EXERCISE DIRECTIONS. In your copy, include no images, and write out every entry below exactly as it stands.

● ● ● ● ●

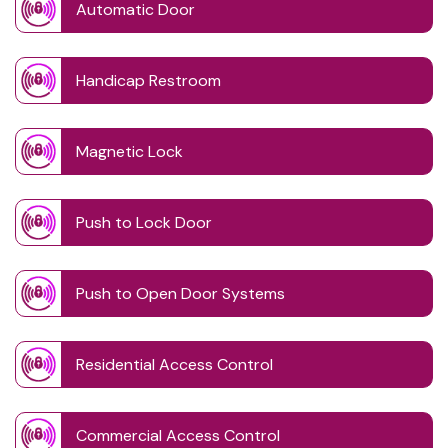
Automatic Door
Handicap Restroom
Magnetic Lock
Push to Lock Door
Push to Open Door Systems
Residential Access Control
Commercial Access Control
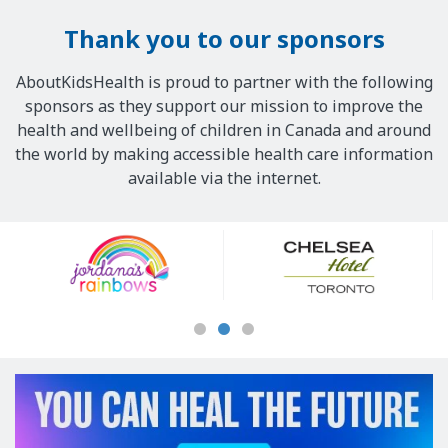
Thank you to our sponsors
AboutKidsHealth is proud to partner with the following
sponsors as they support our mission to improve the
health and wellbeing of children in Canada and around
the world by making accessible health care information
available via the internet.
Our
Sponsors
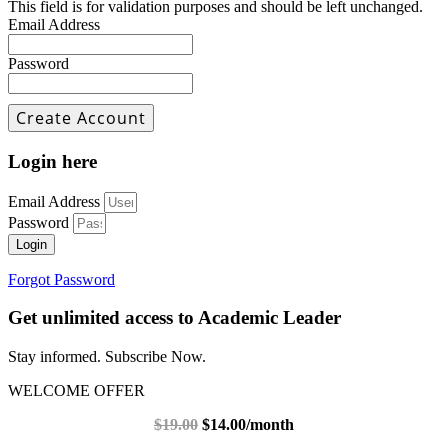
This field is for validation purposes and should be left unchanged.
Email Address
Password
Login here
Email Address
Password
Login
Forgot Password
Get unlimited access to Academic Leader
Stay informed. Subscribe Now.
WELCOME OFFER
$19.00
$14.00/month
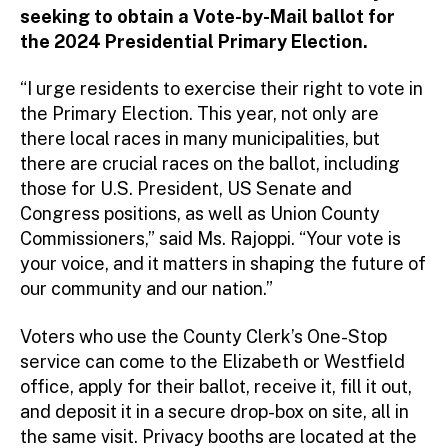
seeking to obtain a Vote-by-Mail ballot for
the 2024 Presidential Primary Election.
“I urge residents to exercise their right to vote in
the Primary Election. This year, not only are
there local races in many municipalities, but
there are crucial races on the ballot, including
those for U.S. President, US Senate and
Congress positions, as well as Union County
Commissioners,” said Ms. Rajoppi. “Your vote is
your voice, and it matters in shaping the future of
our community and our nation.”
Voters who use the County Clerk’s One-Stop
service can come to the Elizabeth or Westfield
office, apply for their ballot, receive it, fill it out,
and deposit it in a secure drop-box on site, all in
the same visit. Privacy booths are located at the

● ● ● ● ●

TASK ANSWER.
Automatic Door
Handicap Restroom
Magnetic Lock
Push to Lock Door
Push to Open Door Systems
Residential Access Control
Commercial Access Control
Thank you to our sponsors
AboutKidsHealth is proud to partner with the following
sponsors as they support our mission to improve the
health and wellbeing of children in Canada and around
the world by making accessible health care information
available via the internet.
Our
Sponsors
This field is for validation purposes and should be left unchanged.
Email Address
Password
Login here
Email Address
Password
Login
Forgot Password
Get unlimited access to Academic Leader
Stay informed. Subscribe Now.
WELCOME OFFER
$19.00
$14.00/month
seeking to obtain a Vote-by-Mail ballot for
the 2024 Presidential Primary Election.
“I urge residents to exercise their right to vote in
the Primary Election. This year, not only are
there local races in many municipalities, but
there are crucial races on the ballot, including
those for U.S. President, US Senate and
Congress positions, as well as Union County
Commissioners,” said Ms. Rajoppi. “Your vote is
your voice, and it matters in shaping the future of
our community and our nation.”
Voters who use the County Clerk’s One-Stop
service can come to the Elizabeth or Westfield
office, apply for their ballot, receive it, fill it out,
and deposit it in a secure drop-box on site, all in
the same visit. Privacy booths are located at the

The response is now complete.